[Data records]

============

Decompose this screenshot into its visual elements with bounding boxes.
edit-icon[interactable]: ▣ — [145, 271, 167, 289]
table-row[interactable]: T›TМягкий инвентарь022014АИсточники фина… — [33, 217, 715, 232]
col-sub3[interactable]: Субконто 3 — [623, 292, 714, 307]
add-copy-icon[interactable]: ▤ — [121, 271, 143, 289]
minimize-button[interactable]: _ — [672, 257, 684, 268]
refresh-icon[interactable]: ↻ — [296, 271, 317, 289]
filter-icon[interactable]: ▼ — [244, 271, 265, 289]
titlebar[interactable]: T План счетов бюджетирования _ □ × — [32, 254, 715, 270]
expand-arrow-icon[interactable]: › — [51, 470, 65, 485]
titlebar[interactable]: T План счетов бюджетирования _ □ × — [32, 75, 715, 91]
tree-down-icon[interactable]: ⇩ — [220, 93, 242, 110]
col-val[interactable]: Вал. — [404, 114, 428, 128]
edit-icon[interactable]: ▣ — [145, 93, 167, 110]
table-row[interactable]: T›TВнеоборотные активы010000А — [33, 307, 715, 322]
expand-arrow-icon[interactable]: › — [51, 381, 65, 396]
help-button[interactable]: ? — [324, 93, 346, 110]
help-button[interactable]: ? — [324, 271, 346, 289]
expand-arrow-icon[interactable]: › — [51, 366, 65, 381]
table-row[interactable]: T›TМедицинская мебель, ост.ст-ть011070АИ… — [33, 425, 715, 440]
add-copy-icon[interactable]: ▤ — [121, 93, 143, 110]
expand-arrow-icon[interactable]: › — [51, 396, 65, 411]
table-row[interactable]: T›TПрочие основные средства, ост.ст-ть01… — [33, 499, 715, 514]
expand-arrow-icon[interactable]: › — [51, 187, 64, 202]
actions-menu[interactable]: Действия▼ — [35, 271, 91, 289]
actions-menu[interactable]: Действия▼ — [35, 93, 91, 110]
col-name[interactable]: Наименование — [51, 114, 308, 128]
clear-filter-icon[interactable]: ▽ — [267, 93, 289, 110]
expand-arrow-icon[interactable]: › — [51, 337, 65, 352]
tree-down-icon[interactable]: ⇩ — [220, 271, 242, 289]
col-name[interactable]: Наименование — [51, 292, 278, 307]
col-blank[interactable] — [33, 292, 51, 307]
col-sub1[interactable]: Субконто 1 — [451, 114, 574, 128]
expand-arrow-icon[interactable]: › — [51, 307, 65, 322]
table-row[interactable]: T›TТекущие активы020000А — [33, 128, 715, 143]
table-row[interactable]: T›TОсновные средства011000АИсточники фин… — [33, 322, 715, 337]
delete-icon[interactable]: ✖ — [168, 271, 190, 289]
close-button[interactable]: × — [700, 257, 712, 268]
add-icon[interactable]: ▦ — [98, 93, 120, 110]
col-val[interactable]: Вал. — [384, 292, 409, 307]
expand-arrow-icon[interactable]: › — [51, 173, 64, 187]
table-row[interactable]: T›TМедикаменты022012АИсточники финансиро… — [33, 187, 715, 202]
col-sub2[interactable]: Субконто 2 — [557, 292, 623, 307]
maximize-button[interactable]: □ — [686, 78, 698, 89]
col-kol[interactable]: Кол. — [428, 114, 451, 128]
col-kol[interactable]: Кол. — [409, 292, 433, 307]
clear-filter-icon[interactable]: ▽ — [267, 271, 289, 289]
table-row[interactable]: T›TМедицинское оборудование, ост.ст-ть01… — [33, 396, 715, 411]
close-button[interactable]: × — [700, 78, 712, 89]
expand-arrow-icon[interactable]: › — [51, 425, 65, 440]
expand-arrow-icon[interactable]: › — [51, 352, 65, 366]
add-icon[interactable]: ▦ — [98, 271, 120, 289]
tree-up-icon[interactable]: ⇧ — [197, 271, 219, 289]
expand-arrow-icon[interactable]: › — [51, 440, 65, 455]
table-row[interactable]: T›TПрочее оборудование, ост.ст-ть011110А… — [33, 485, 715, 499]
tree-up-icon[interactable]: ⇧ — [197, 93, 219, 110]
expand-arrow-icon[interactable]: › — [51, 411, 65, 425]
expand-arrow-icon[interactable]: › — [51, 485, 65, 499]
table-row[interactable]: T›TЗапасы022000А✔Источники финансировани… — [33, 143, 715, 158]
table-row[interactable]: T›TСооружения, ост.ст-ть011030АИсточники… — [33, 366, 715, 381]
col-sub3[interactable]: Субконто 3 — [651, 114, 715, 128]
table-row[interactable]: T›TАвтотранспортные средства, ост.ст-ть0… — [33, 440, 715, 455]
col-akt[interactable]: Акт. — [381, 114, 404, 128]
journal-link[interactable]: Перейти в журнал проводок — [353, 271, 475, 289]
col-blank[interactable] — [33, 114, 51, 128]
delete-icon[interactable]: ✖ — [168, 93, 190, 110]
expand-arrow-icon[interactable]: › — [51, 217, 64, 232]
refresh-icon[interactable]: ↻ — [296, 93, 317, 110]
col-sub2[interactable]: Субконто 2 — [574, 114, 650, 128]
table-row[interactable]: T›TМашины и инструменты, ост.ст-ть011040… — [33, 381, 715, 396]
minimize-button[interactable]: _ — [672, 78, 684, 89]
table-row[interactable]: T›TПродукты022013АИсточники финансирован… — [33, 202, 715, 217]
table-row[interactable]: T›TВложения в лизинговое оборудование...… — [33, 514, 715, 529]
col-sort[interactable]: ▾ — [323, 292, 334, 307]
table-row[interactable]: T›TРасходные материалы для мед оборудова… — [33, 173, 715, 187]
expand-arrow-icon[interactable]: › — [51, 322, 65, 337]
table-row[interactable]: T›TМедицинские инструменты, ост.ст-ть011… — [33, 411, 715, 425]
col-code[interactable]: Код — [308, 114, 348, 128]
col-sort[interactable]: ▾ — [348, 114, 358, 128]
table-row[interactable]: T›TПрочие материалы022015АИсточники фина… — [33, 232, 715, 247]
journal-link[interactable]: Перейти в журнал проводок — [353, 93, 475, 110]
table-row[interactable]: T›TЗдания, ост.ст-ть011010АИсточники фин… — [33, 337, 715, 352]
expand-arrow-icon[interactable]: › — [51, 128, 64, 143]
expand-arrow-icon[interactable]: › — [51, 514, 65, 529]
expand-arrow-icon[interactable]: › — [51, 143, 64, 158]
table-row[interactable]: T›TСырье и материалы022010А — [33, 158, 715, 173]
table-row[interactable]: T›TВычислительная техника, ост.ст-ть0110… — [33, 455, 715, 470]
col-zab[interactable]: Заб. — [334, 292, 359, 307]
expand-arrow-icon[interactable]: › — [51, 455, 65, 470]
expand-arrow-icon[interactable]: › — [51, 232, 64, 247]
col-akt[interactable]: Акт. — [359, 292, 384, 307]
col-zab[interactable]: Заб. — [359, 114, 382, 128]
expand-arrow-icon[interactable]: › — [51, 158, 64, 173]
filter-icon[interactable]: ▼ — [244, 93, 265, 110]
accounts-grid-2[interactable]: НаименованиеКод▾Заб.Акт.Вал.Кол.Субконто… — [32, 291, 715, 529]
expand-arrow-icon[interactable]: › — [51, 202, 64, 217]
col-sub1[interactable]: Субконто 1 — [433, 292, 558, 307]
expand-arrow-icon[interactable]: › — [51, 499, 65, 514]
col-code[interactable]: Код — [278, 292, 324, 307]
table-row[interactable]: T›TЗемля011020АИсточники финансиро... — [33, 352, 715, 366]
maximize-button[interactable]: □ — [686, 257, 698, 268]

============

◆ WHAT THE TASK ASKS
The whole block of data above should be printed again verbatim.

◆ SOLUTION FOR THIS EXERCISE
Decompose this screenshot into its visual elements with bounding boxes.
edit-icon[interactable]: ▣ — [145, 271, 167, 289]
table-row[interactable]: T›TМягкий инвентарь022014АИсточники фина… — [33, 217, 715, 232]
col-sub3[interactable]: Субконто 3 — [623, 292, 714, 307]
add-copy-icon[interactable]: ▤ — [121, 271, 143, 289]
minimize-button[interactable]: _ — [672, 257, 684, 268]
refresh-icon[interactable]: ↻ — [296, 271, 317, 289]
filter-icon[interactable]: ▼ — [244, 271, 265, 289]
titlebar[interactable]: T План счетов бюджетирования _ □ × — [32, 254, 715, 270]
expand-arrow-icon[interactable]: › — [51, 470, 65, 485]
titlebar[interactable]: T План счетов бюджетирования _ □ × — [32, 75, 715, 91]
tree-down-icon[interactable]: ⇩ — [220, 93, 242, 110]
col-val[interactable]: Вал. — [404, 114, 428, 128]
edit-icon[interactable]: ▣ — [145, 93, 167, 110]
table-row[interactable]: T›TВнеоборотные активы010000А — [33, 307, 715, 322]
expand-arrow-icon[interactable]: › — [51, 381, 65, 396]
help-button[interactable]: ? — [324, 93, 346, 110]
help-button[interactable]: ? — [324, 271, 346, 289]
expand-arrow-icon[interactable]: › — [51, 366, 65, 381]
table-row[interactable]: T›TМедицинская мебель, ост.ст-ть011070АИ… — [33, 425, 715, 440]
add-copy-icon[interactable]: ▤ — [121, 93, 143, 110]
expand-arrow-icon[interactable]: › — [51, 396, 65, 411]
table-row[interactable]: T›TПрочие основные средства, ост.ст-ть01… — [33, 499, 715, 514]
expand-arrow-icon[interactable]: › — [51, 187, 64, 202]
actions-menu[interactable]: Действия▼ — [35, 271, 91, 289]
actions-menu[interactable]: Действия▼ — [35, 93, 91, 110]
col-name[interactable]: Наименование — [51, 114, 308, 128]
clear-filter-icon[interactable]: ▽ — [267, 93, 289, 110]
expand-arrow-icon[interactable]: › — [51, 337, 65, 352]
tree-down-icon[interactable]: ⇩ — [220, 271, 242, 289]
col-name[interactable]: Наименование — [51, 292, 278, 307]
col-blank[interactable] — [33, 292, 51, 307]
col-sub1[interactable]: Субконто 1 — [451, 114, 574, 128]
expand-arrow-icon[interactable]: › — [51, 307, 65, 322]
table-row[interactable]: T›TТекущие активы020000А — [33, 128, 715, 143]
table-row[interactable]: T›TОсновные средства011000АИсточники фин… — [33, 322, 715, 337]
delete-icon[interactable]: ✖ — [168, 271, 190, 289]
close-button[interactable]: × — [700, 257, 712, 268]
add-icon[interactable]: ▦ — [98, 93, 120, 110]
col-val[interactable]: Вал. — [384, 292, 409, 307]
expand-arrow-icon[interactable]: › — [51, 173, 64, 187]
table-row[interactable]: T›TМедикаменты022012АИсточники финансиро… — [33, 187, 715, 202]
col-sub2[interactable]: Субконто 2 — [557, 292, 623, 307]
maximize-button[interactable]: □ — [686, 78, 698, 89]
col-kol[interactable]: Кол. — [428, 114, 451, 128]
col-kol[interactable]: Кол. — [409, 292, 433, 307]
clear-filter-icon[interactable]: ▽ — [267, 271, 289, 289]
table-row[interactable]: T›TМедицинское оборудование, ост.ст-ть01… — [33, 396, 715, 411]
close-button[interactable]: × — [700, 78, 712, 89]
expand-arrow-icon[interactable]: › — [51, 425, 65, 440]
expand-arrow-icon[interactable]: › — [51, 352, 65, 366]
add-icon[interactable]: ▦ — [98, 271, 120, 289]
tree-up-icon[interactable]: ⇧ — [197, 271, 219, 289]
expand-arrow-icon[interactable]: › — [51, 440, 65, 455]
table-row[interactable]: T›TПрочее оборудование, ост.ст-ть011110А… — [33, 485, 715, 499]
tree-up-icon[interactable]: ⇧ — [197, 93, 219, 110]
expand-arrow-icon[interactable]: › — [51, 411, 65, 425]
expand-arrow-icon[interactable]: › — [51, 485, 65, 499]
table-row[interactable]: T›TЗапасы022000А✔Источники финансировани… — [33, 143, 715, 158]
table-row[interactable]: T›TСооружения, ост.ст-ть011030АИсточники… — [33, 366, 715, 381]
col-sub3[interactable]: Субконто 3 — [651, 114, 715, 128]
table-row[interactable]: T›TАвтотранспортные средства, ост.ст-ть0… — [33, 440, 715, 455]
col-akt[interactable]: Акт. — [381, 114, 404, 128]
journal-link[interactable]: Перейти в журнал проводок — [353, 271, 475, 289]
col-blank[interactable] — [33, 114, 51, 128]
delete-icon[interactable]: ✖ — [168, 93, 190, 110]
expand-arrow-icon[interactable]: › — [51, 217, 64, 232]
refresh-icon[interactable]: ↻ — [296, 93, 317, 110]
col-sub2[interactable]: Субконто 2 — [574, 114, 650, 128]
table-row[interactable]: T›TМашины и инструменты, ост.ст-ть011040… — [33, 381, 715, 396]
minimize-button[interactable]: _ — [672, 78, 684, 89]
table-row[interactable]: T›TПродукты022013АИсточники финансирован… — [33, 202, 715, 217]
table-row[interactable]: T›TВложения в лизинговое оборудование...… — [33, 514, 715, 529]
col-sort[interactable]: ▾ — [323, 292, 334, 307]
table-row[interactable]: T›TРасходные материалы для мед оборудова… — [33, 173, 715, 187]
expand-arrow-icon[interactable]: › — [51, 322, 65, 337]
table-row[interactable]: T›TМедицинские инструменты, ост.ст-ть011… — [33, 411, 715, 425]
col-code[interactable]: Код — [308, 114, 348, 128]
col-sort[interactable]: ▾ — [348, 114, 358, 128]
table-row[interactable]: T›TПрочие материалы022015АИсточники фина… — [33, 232, 715, 247]
journal-link[interactable]: Перейти в журнал проводок — [353, 93, 475, 110]
table-row[interactable]: T›TЗдания, ост.ст-ть011010АИсточники фин… — [33, 337, 715, 352]
expand-arrow-icon[interactable]: › — [51, 128, 64, 143]
expand-arrow-icon[interactable]: › — [51, 514, 65, 529]
expand-arrow-icon[interactable]: › — [51, 143, 64, 158]
table-row[interactable]: T›TСырье и материалы022010А — [33, 158, 715, 173]
table-row[interactable]: T›TВычислительная техника, ост.ст-ть0110… — [33, 455, 715, 470]
col-zab[interactable]: Заб. — [334, 292, 359, 307]
expand-arrow-icon[interactable]: › — [51, 455, 65, 470]
expand-arrow-icon[interactable]: › — [51, 232, 64, 247]
col-akt[interactable]: Акт. — [359, 292, 384, 307]
col-zab[interactable]: Заб. — [359, 114, 382, 128]
expand-arrow-icon[interactable]: › — [51, 158, 64, 173]
filter-icon[interactable]: ▼ — [244, 93, 265, 110]
accounts-grid-2[interactable]: НаименованиеКод▾Заб.Акт.Вал.Кол.Субконто… — [32, 291, 715, 529]
expand-arrow-icon[interactable]: › — [51, 202, 64, 217]
col-sub1[interactable]: Субконто 1 — [433, 292, 558, 307]
expand-arrow-icon[interactable]: › — [51, 499, 65, 514]
col-code[interactable]: Код — [278, 292, 324, 307]
table-row[interactable]: T›TЗемля011020АИсточники финансиро... — [33, 352, 715, 366]
maximize-button[interactable]: □ — [686, 257, 698, 268]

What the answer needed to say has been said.